*DATA TO EXAMINE*.
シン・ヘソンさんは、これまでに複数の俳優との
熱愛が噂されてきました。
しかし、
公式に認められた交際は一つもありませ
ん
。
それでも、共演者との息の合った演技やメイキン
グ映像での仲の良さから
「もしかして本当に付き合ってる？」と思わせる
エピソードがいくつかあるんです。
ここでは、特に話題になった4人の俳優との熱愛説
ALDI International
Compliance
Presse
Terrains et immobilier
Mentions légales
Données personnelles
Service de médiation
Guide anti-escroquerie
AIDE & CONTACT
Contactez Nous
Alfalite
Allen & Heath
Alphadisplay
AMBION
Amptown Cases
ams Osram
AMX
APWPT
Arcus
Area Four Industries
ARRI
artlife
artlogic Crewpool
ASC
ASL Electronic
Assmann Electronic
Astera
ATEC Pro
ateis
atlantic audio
---
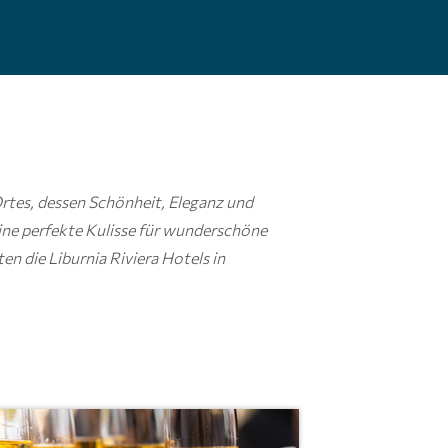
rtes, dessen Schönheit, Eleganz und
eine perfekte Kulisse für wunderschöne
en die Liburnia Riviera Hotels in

*PROBLEM REQUIREMENTS*.
Taking the listing above as the source, transcribe only the lines starting at the line with "rtes, dessen Schönheit, Eleganz und" and going through the line with "en die Liburnia Riviera Hotels in", unaltered and with both ends included.

*TASK RESPONSE*.
rtes, dessen Schönheit, Eleganz und
eine perfekte Kulisse für wunderschöne
en die Liburnia Riviera Hotels in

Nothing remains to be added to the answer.